Duflo's paper is concerned primarily with the best way to fix this problem. Will economic development, with its attendant rising incomes and resources, eventually lead to gender equality on its own, even without targeted efforts at improving conditions for women? Or is gender equality a prerequisite to achieving development goals, as Kofi Annan and others have argued? And in this age of diminishing foreign aid budgets, can organizations focus their meager resources on just one of these two channels?
There's lots of evidence that gender inequality declines as economic development occurs and incomes rise. Prior to development, poverty-stricken families respond to income shocks by re-allocating resources to sons. "In India, the excessive mortality rate of girls, relative to boys, spikes during droughts," writes Duflo, in reference to a 1999 paper by Elaina Rose. "When they cannot afford to feed everyone, families disproportionately sacrifice the welfare of girls." On the other hand, Rose found that wealthier families with assets—land they can sell during particularly rough times—don't show the same gender disparities.
Economic development in a community not only brings more doctors and health facilities, but also increases families' abilities to weather the kinds of crises that disproportionately harm girls. In Duflo's words: "[B]y reducing the vulnerability of poor households to risk, economic development, even without specifically targeting women, disproportionately improves their well-being."
Development is also often accompanied by decreased maternal mortality and increased labor market opportunities for women, both of which may encourage parents to invest more in their young daughters. In other words, parents who think their daughters have a better chance of surviving the perilous childbearing years, or of one day getting a high-earning job outside the home, might make very different decisions about feeding and educating those daughters. A 2009 evaluation of a policy initiative in Sri Lanka found that a reduction in maternal mortality led to increases in female life expectancy, literacy and years of education.

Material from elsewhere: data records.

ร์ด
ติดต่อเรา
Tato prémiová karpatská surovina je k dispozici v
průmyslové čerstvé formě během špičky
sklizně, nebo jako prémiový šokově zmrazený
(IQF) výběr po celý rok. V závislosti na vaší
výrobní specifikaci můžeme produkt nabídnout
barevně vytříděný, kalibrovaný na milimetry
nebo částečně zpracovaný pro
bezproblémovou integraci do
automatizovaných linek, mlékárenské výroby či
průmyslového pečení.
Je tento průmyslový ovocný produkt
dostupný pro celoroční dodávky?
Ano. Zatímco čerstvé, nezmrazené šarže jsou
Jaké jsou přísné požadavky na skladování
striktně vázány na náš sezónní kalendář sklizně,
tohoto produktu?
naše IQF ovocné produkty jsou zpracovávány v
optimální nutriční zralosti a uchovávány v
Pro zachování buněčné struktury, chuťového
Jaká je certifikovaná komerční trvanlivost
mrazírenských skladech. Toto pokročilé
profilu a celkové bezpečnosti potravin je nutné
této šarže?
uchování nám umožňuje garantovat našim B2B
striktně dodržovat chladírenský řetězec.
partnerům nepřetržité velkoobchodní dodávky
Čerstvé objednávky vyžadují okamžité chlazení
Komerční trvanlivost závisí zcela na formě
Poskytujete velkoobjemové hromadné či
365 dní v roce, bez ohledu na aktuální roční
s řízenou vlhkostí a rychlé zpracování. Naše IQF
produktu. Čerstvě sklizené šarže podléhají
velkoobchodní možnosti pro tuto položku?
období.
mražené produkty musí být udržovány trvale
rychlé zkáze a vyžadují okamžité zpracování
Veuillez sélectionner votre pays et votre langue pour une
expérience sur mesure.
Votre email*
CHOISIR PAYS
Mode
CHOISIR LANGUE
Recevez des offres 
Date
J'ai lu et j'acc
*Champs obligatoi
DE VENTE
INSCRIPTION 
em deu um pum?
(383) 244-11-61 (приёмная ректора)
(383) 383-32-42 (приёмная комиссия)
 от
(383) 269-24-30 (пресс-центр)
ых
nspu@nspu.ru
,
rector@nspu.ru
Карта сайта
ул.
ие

But is it enough? "Is there a reason to design policies specifically targeted towards improving the condition of women?" asks Duflo. "Or is it sufficient for improving women's condition to fight poverty and to create the conditions for economic growth in poor countries?"
Duflo doesn't think development alone will be enough—gender gaps in wages and political participation persist in even the world's most developed countries, and researchers have found evidence of sex-selective abortion in countries like China, South Korea, India and Taiwan—and among certain ethnic groups in the U.S.